-- Exercise materials follows --

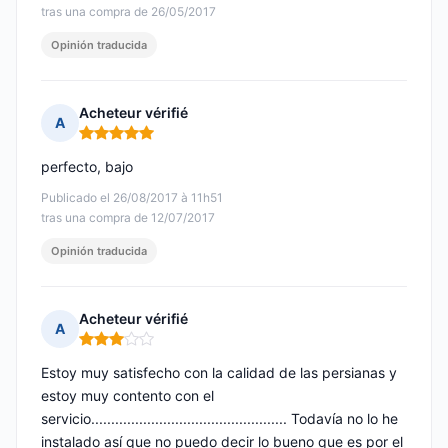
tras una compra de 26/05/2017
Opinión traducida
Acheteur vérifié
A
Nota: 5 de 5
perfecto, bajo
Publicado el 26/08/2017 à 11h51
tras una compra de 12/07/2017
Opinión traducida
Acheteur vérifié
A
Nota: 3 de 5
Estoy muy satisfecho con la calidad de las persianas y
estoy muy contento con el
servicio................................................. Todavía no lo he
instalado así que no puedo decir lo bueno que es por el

-- Exercise materials concluded --
-- Exercise materials follows --

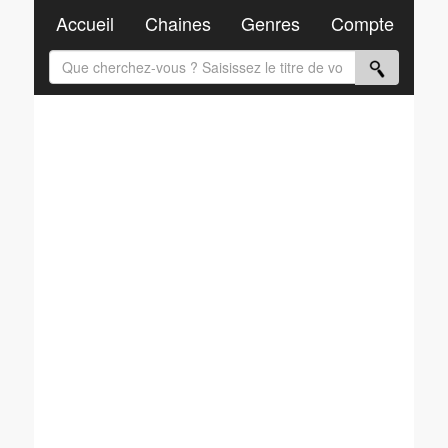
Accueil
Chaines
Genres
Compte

-- Exercise materials concluded --

- Assignment -
Give the number of lines in this material that include the string "compra", with no other text.

- The completed task -
2